"İçtihat Metni"
MAHKEMESİ : Sakarya Bölge Adliye Mahkemesi 4. Hukuk Dairesi
SAYISI : 2021/1350 Esas, 2022/1958 Karar
KARAR : Esastan ret
İLK DERECE MAHKEMESİ : Kocaeli 1. Asliye Hukuk Mahkemesi
SAYISI : 2018/613 Esas, 2021/189 Karar
Taraflar arasındaki kamulaştırmasız el atılan taşınmaz bedelinin tahsili istemine ilişkin davada yapılan yargılama sonunda İlk Derece Mahkemesince davanın kabulüne karar verilmiştir.
Kararın davalı idare vekilince istinaf edilmesi üzerine, Bölge Adliye Mahkemesince istinaf başvurusunun esastan reddine karar verilmiştir.
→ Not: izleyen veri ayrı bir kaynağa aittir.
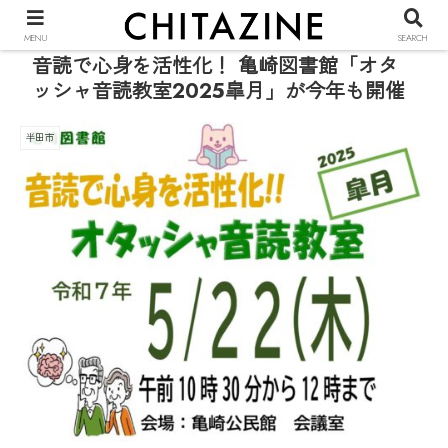
PR
MENU
SEARCH
音読で心身を活性化！ 亀崎図書館「オタ
ッシャ音読教室2025皐月」が今年も開催
半田市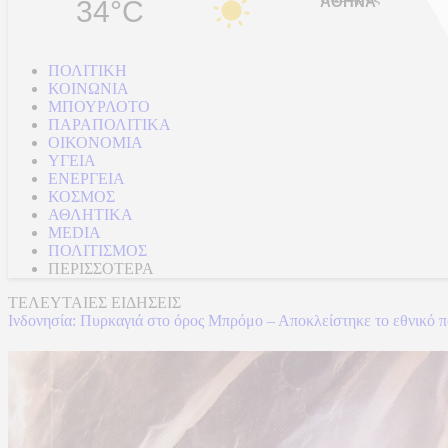
34°C
ΠΟΛΙΤΙΚΗ
ΚΟΙΝΩΝΙΑ
ΜΠΟΥΡΛΟΤΟ
ΠΑΡΑΠΟΛΙΤΙΚΑ
ΟΙΚΟΝΟΜΙΑ
ΥΓΕΙΑ
ΕΝΕΡΓΕΙΑ
ΚΟΣΜΟΣ
ΑΘΛΗΤΙΚΑ
MEDIA
ΠΟΛΙΤΙΣΜΟΣ
ΠΕΡΙΣΣΟΤΕΡΑ
ΤΕΛΕΥΤΑΙΕΣ ΕΙΔΗΣΕΙΣ
Ινδονησία: Πυρκαγιά στο όρος Μπρόμο – Αποκλείστηκε το εθνικό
Bölge Adliye Mahkemesi kararı davalı idare tarafından temyiz edilmekle; kesinlik, süre, temyiz şartı ve diğer usul eksiklikleri yönünden yapılan ön inceleme sonucunda,
Miktar veya her paydaş için değeri kesinlik sınırını geçmeyen davalara ilişkin nihaî kararlar, 6100 sayılı Hukuk Muhakemeleri Kanunu'nun (6100 sayılı Kanun) 362 nci maddesi uyarınca temyiz edilemez. Temyize konu edilen miktarın her paydaş için değeri kesinlik sınırının altında kalması hâlinde anılan Kanun'un 366 ncı maddesi atfıyla aynı Kanun'un 352 nci maddesinin birinci fıkrasının (b) bendi uyarınca temyiz dilekçesinin reddine karar vermek gerekir.
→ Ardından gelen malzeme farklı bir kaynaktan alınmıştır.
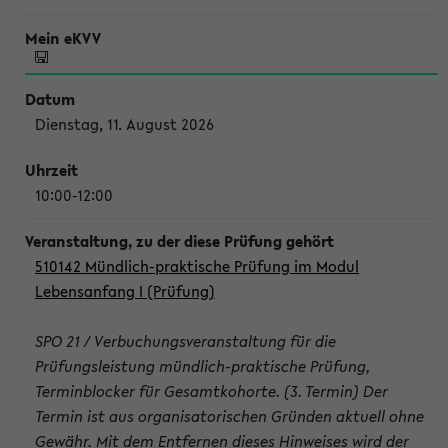
Dienstag, 11. August 2026
10:00-12:00
510142 Mündlich-praktische Prüfung im Modul
Lebensanfang I (Prüfung)
SPO 21 / Verbuchungsveranstaltung für die
Prüfungsleistung mündlich-praktische Prüfung,
Terminblocker für Gesamtkohorte. (3. Termin) Der
Termin ist aus organisatorischen Gründen aktuell ohne
Gewähr. Mit dem Entfernen dieses Hinweises wird der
Dosya içeriğine göre her paydaş için hüküm altına alınan ve temyize konu edilen miktar ... ve ... dışındaki davacılar yönünden Bölge Adliye Mahkemesinin karar tarihi itibarıyla kesinlik sınırı olan 107.090,00 TL'nin altında kalmaktadır.
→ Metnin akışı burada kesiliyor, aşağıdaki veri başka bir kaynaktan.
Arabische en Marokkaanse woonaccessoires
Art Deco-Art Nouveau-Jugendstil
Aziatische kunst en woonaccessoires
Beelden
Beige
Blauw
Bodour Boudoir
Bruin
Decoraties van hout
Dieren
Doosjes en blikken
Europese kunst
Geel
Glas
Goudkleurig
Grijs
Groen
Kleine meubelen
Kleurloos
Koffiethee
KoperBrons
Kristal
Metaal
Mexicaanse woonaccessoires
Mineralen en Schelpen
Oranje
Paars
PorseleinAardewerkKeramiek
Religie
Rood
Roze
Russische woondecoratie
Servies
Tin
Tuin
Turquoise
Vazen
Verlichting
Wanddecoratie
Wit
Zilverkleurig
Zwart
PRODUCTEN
Bu nedenle ... ve ... dışındaki davacılar yönünden davalı idare vekilinin temyiz dilekçesinin reddine karar verildikten sonra, davalı idarenin davacılar ... ve ... yönünden gerekli şartları taşıdığı anlaşılan temyiz dilekçesinin kabulüne karar verildikten ve Tetkik Hâkimi tarafından hazırlanan rapor dinlendikten sonra dosyadaki belgeler incelenip gereği düşünüldü:
I. DAVA
Davacılar vekili dava dilekçesinde özetle; Kocaeli ili, İzmit ilçesi, ... Mahallesi, ... parsel sayılı taşınmaza fiilen el atılarak Kuzey Marmara Otoyolu ve güvenlik alanı yapıldığını, davalı idare tarafından Kocaeli 4. Asliye Hukuk Mahkemesinin 2017/98 D. İş dosyasında acele el koymaya izin ve bedel tespiti yapıldığını; ancak acele kamulaştırmayı yapan idarenin makul süre içerisinde kamulaştırma bedel tespiti ve tescil davasını açmadığını, açıklanan nedenlerle tespit edilecek bedel ile acele kamulaştırma kapsamında takdir edilen bedel arasındaki farkın denkleştirilmesi suretiyle davacılar lehine hükmolunacak kısım için şimdilik 10.000 TL bedel tazminatının el koyma tarihinden itibaren yasal faiziyle birlikte davalıdan tahsiline ve taşınmazın tamamını idare adına terkinine karar verilmesini talep etmiştir.
II. CEVAP
Davalı idare vekili cevap dilekçesinde özetle; dava konusu taşınmazın Kuzey Marmara Otoyolu proje güzergahı kapsamında yol inşaat ve emniyet sahası içerisinde kaldığından kamulaştırıldığını, taşınmaz hakkında Bakanlar Kurulunun 11.10.2016 tarihli ve 2016/9373 sayılı kararı ile hakkında acele el koyma kararı verildiğini, kamulaştırma işlemlerinin de Bakanlar Kurulu kararına istinaden 2942 sayılı Kamulaştırma Kanunu'nun (2942 sayılı Kanun) 27 nci maddesi gereğince yürütüldüğünü, 13.803,00 m² yüzölçümlü taşınmazın acele kamulaştırma bedelinin tespiti için Kocaeli 4.Asliye Hukuk Mahkemesinin 2017/98 D.iş sayılı dosyasında dava açıldığını, acele kamulaştırma bedeli ödenerek acele el koyma kararı alındığını, dava dilekçesinde bahsi geçen makul sürenin el koyma kararı tarihi dikkate alındığında henüz dolmadığını, acele el koyma tarihinden itibaren faiz talep edilmişse de bu talebin yerinde olmadığını, 2942 sayılı Kanun'un 8 inci ve devam maddelerinde öngörülen uzlaşma usulü denenmeden doğrudan idare aleyhine "Kamulaştırmasız El Atma Nedeni İle Tazminat" davası açılamayacağını, 6100 sayılı Kanun'un HMK 114 üncü madde hükümleri gereğince dava şartı olmadığından davanın reddine karar verilmesini talep etmiştir.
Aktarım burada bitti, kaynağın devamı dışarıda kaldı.